天正の巨大地震
(中略)
「熊谷家伝記」には天正地震のことを大きく取り上げています。一日の中に2回も大地震に襲われたことが記録されています。また、各地の記録にも続けて2回の大地震があったとかかれています。地震と同時に火山の爆発も起きています。白山と焼岳の爆発です。大きな余震が何日も続いたそうです。熊谷家伝記には、余震がいっこうに収まらないので、村人が危なくて畑仕事や山仕事に出られなく、大変困り果てた。野山に出られないまま、一年間も余震が続いたと書かれています。

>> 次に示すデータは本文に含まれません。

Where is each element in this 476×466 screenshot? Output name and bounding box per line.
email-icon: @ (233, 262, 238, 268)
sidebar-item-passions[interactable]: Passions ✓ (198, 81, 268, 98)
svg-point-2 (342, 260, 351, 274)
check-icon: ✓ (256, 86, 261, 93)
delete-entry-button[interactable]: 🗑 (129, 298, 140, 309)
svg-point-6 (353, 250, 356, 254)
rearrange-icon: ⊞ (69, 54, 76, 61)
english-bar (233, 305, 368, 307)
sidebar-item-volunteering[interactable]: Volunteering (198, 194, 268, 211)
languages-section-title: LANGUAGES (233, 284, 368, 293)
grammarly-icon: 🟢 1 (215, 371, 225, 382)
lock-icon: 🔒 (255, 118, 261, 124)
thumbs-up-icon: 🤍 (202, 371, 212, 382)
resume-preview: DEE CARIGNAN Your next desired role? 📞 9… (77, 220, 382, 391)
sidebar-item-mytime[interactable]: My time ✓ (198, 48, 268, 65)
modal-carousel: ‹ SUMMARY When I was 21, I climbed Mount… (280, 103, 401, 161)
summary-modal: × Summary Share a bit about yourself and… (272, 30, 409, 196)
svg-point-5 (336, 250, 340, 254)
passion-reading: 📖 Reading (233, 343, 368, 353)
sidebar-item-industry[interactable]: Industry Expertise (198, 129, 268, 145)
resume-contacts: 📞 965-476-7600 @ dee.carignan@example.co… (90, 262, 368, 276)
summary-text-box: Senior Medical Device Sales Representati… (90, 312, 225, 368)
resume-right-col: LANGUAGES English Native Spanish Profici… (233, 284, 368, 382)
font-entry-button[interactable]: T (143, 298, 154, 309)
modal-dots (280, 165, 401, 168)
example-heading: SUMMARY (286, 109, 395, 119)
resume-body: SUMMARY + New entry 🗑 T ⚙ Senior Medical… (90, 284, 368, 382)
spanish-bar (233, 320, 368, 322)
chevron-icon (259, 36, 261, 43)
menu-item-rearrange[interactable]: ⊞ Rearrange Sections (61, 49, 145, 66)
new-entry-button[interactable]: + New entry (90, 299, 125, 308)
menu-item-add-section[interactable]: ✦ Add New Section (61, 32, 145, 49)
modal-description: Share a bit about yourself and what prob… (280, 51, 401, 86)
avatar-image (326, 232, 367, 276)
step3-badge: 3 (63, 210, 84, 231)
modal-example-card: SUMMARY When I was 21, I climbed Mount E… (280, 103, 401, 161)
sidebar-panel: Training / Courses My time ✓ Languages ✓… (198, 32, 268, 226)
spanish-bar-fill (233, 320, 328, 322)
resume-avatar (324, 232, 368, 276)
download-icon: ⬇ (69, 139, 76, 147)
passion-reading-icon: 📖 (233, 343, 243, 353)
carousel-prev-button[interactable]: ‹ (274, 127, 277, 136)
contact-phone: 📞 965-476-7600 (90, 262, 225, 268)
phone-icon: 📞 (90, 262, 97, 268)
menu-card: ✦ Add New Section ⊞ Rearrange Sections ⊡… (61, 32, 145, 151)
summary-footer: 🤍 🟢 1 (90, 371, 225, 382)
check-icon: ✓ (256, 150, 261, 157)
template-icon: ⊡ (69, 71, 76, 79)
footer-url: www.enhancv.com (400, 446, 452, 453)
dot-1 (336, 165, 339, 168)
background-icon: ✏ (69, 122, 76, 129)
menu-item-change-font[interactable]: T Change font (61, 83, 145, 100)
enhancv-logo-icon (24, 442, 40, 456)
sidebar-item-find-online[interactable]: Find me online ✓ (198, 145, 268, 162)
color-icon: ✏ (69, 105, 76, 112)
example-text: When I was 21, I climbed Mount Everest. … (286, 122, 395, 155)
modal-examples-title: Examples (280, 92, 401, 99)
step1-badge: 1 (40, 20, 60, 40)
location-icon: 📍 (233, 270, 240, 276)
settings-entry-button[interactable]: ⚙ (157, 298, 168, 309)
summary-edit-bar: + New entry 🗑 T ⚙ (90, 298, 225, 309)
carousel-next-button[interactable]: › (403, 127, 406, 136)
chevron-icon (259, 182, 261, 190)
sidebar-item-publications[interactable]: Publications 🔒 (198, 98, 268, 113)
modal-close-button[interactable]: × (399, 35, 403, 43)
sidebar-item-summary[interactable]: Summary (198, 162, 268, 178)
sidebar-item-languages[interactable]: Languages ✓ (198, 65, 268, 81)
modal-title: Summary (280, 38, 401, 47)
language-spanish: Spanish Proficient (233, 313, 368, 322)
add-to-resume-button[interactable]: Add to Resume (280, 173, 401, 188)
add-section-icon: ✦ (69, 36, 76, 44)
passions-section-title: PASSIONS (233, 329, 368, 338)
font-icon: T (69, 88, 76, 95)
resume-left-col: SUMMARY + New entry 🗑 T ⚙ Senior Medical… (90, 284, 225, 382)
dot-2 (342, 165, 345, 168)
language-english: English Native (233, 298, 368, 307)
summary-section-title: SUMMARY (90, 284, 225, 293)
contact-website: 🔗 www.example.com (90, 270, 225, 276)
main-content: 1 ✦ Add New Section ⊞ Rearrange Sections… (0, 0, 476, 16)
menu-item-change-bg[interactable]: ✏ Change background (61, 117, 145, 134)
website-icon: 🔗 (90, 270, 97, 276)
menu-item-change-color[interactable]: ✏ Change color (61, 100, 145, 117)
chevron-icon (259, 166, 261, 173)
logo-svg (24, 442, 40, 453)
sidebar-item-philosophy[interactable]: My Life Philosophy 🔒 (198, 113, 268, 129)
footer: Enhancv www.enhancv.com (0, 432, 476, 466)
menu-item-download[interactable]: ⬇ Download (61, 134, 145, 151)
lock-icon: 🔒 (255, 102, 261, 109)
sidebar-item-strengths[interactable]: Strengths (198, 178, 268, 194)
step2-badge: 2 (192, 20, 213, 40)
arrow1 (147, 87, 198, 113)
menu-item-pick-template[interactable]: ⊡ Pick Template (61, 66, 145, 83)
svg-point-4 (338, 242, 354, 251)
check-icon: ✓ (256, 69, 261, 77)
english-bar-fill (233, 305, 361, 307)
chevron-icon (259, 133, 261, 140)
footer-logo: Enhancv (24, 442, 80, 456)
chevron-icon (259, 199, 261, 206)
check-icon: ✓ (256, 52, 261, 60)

坂部では天正地震で山が割れて、そこからお湯が吹き出しています。それをイタチ水といって、坂部の人たちは今でも飲み水として使っています。坂部では大地震のときに岩が割れて湯が噴き出したことが永享四年(一四三二年)の地震のときにもあったそうです。坂部学校の下にある岩下清水、伊勢清水がそれです。伊勢清水は元旦の日の若水取りに使う神聖な清水として注連縄を張ってふだんは使っていません。

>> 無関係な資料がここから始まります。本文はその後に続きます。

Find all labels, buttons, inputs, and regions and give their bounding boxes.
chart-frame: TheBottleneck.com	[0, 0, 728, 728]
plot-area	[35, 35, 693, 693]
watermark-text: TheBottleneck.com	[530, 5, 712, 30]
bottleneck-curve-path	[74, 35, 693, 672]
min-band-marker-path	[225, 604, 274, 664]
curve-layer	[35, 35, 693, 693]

また、永享の地震のとき、学校の入り口のところに地割れできたことが記録されています。この地割れは今はもう埋めてありますがね。
天正地震のとき清内路村から阿智村の智里を南北に貫いている清内路峠断層の一帯で大規模な山崩れが起きています。天正地震のとき、恵那山トンネルの中津川口から下呂に向かってのびている阿寺断層が震源断層の一つとして動いたことがわかってきました。震源地は岐阜県側ですが、阿寺断層は恵那山トンネルにのびていますから、伊那谷側でも大きな震動が起こって清内路峠断層ぞいの山に大規模な滑落が起きたのでしょう。

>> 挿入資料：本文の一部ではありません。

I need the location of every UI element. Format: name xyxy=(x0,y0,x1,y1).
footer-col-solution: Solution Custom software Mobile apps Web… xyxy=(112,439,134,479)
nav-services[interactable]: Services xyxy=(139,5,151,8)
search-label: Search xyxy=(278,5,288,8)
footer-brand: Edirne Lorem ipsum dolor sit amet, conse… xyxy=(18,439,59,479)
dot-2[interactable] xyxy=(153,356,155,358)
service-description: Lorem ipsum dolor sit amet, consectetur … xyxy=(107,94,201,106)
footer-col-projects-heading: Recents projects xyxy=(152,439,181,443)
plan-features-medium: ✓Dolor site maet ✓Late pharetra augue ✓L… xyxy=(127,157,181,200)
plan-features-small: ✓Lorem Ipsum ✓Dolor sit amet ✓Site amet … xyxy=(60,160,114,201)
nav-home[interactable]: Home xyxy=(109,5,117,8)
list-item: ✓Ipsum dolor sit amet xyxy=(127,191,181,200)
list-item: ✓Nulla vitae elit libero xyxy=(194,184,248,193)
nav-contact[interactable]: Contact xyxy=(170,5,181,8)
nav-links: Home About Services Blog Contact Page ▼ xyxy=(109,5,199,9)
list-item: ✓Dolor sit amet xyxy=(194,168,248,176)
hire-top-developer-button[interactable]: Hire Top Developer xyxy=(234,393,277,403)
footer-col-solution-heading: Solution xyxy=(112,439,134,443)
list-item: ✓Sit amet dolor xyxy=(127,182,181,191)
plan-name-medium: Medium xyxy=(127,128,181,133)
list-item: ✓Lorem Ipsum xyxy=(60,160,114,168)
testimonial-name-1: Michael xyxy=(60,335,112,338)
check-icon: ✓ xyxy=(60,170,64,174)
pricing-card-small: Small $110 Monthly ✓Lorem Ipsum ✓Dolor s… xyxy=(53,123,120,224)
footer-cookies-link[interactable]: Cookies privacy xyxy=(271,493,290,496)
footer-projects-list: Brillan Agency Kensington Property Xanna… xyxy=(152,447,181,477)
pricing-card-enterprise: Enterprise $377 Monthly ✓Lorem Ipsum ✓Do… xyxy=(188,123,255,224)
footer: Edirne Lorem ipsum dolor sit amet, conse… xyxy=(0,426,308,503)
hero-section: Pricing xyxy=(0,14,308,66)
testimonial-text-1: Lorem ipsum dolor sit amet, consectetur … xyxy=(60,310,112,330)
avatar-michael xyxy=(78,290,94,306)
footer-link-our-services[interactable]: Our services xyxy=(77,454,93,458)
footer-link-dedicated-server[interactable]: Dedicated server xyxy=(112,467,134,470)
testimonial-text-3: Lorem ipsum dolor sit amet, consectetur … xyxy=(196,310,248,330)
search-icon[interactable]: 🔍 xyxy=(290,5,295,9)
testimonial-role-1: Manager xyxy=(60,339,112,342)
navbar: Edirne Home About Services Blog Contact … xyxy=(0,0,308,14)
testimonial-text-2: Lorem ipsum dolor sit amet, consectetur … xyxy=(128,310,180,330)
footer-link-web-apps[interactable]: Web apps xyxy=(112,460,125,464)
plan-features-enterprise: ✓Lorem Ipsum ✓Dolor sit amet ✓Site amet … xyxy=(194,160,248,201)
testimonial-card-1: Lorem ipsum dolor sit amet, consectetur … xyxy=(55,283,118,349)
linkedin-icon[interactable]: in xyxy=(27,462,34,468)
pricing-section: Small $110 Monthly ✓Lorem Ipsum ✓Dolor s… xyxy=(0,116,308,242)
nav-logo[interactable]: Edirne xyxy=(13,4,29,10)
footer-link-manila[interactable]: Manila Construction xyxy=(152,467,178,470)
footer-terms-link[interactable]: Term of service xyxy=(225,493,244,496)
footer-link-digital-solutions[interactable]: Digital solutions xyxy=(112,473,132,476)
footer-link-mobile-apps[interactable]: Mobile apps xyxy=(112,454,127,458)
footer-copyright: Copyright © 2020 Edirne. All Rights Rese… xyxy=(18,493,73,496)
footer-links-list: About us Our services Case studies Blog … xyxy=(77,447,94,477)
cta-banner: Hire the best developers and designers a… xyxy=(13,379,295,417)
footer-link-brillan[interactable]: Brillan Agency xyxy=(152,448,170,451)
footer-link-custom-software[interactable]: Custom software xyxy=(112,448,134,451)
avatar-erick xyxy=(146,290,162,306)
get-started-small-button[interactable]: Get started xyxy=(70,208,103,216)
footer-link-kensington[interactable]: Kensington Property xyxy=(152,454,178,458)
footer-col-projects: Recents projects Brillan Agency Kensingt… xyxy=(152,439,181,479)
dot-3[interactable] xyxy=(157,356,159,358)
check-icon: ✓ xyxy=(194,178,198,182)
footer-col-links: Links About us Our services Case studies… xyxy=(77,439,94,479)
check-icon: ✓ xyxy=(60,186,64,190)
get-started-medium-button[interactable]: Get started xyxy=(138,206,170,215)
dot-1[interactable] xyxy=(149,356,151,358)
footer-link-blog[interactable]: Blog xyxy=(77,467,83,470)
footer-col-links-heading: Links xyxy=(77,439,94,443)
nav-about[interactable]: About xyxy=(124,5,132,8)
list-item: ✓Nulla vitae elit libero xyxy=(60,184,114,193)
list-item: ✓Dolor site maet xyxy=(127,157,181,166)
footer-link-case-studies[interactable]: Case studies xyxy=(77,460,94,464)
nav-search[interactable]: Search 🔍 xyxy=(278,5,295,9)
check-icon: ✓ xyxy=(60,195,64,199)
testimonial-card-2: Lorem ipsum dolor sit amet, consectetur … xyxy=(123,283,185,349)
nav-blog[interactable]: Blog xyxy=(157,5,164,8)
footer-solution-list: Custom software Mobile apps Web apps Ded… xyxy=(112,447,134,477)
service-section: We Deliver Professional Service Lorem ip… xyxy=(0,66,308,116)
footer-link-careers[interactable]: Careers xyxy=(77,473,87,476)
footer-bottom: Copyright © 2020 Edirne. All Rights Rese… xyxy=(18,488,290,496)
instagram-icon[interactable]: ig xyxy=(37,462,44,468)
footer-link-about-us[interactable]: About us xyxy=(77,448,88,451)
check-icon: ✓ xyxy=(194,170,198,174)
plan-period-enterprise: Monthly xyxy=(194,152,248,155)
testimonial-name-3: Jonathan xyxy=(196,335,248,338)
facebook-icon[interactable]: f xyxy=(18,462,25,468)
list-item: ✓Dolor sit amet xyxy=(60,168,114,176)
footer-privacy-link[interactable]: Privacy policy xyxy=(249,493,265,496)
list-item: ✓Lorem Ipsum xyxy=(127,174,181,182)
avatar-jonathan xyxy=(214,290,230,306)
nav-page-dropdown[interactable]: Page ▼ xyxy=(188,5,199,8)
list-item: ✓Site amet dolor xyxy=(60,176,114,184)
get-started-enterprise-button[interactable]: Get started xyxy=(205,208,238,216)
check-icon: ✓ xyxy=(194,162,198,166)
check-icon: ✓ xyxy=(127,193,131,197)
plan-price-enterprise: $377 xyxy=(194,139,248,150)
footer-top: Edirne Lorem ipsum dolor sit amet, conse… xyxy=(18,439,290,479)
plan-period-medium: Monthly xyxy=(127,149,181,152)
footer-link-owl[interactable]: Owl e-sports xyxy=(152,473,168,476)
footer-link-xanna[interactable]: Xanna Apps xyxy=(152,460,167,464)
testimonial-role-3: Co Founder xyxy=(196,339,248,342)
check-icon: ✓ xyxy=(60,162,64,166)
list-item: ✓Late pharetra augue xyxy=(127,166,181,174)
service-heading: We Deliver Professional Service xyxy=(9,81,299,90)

清内路峠断層がとおっている横川峠の周辺の谷では、谷の中が山崩れによって埋まっています。埋没土の中には埋もれ木が出土します。寺岡義治さんがヒノキの埋もれ木を採取しで年輪を調べてもらったところ、ヒノキが埋没したのは一五八五年の秋から一五八六年の春の間であることがわかりました。天正の大地震は一五八六年一月一八日(天正十三年十一月二九日)ですから、ヒノキの枯死年代と地震とが合致します。